Uma declaração que despertou a ira do regime do aiatolá que acusou o presidente dos EUA de ser um mentiroso como o megafone nazi Joseph Goebbels, enquanto novas sanções contra o petróleo e as armas iranianas chegavam de Washington. “Prefiro resolver a questão com diplomacia, mas uma coisa é certa: nunca permitirei que o patrocinador número um do terrorismo tenha armas nucleares”, declarou Trump ao Congresso, reiterando um conceito repetido várias vezes nos últimos meses. Depois o alerta: Teerão «já desenvolveu mísseis que podem atingir a Europa e os Estados Unidos.
Eles podem ameaçar as nossas bases no exterior. E estão trabalhando para construir mísseis que em breve chegarão aos Estados Unidos”, acrescentou o magnata sem dar mais detalhes. Segundo especialistas, desde a guerra com o Iraque de Saddam Hussein na década de 1980, o Irã desenvolveu um bom arsenal para poder atacar os inimigos à distância, também graças à ajuda da China, Rússia e Coreia do Norte. 300-1000 km, e mísseis de médio alcance (MRBM) com alcance de 1000-3000 km, portanto capazes de atingir a Europa ou atacar a “armada” americana estacionada no Médio Oriente.
O programa balístico, aliás, é um ponto sobre o qual o regime iraniano reiterou várias vezes que não quer ceder. “Eles foram avisados para não fazerem quaisquer tentativas futuras de retomar o seu programa de armas, especialmente armas nucleares. O Ministério das Relações Exteriores iraniano negou as declarações do magnata sobre mísseis.
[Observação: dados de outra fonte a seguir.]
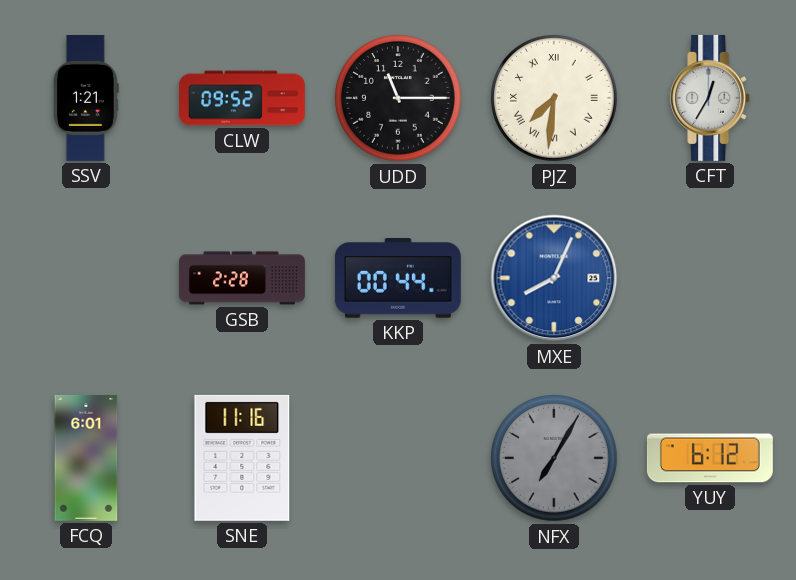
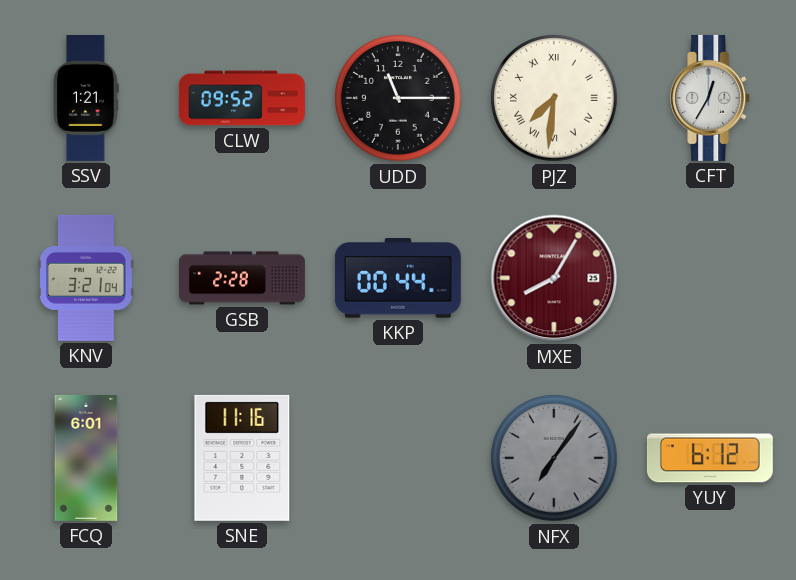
KNV: none -> 3:21
MXE: 8:04 -> 8:05
MXE dial: blue -> burgundy
NFX: 7:05 -> 7:06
“O que quer que digam sobre o programa nuclear do Irão, os mísseis balísticos do Irão e o número de vítimas durante os distúrbios de Janeiro, é simplesmente a repetição de ‘grandes mentiras’”, disse o porta-voz Esmaeil Baqaei no X, acusando Washington e Israel de serem “mentirosos profissionais”.
“Repita uma mentira com bastante frequência e ela se tornará verdade, é uma lei de propaganda cunhada pelo nazista Joseph Goebbels. Esta lei é agora sistematicamente usada pela administração dos EUA e pelos aproveitadores da guerra que a cercam, particularmente pelo regime genocida israelense, para alimentar a sua sinistra campanha de desinformação contra a nação iraniana”, atacou Baqaei. “Ninguém deveria ser enganado por essas falsidades óbvias.”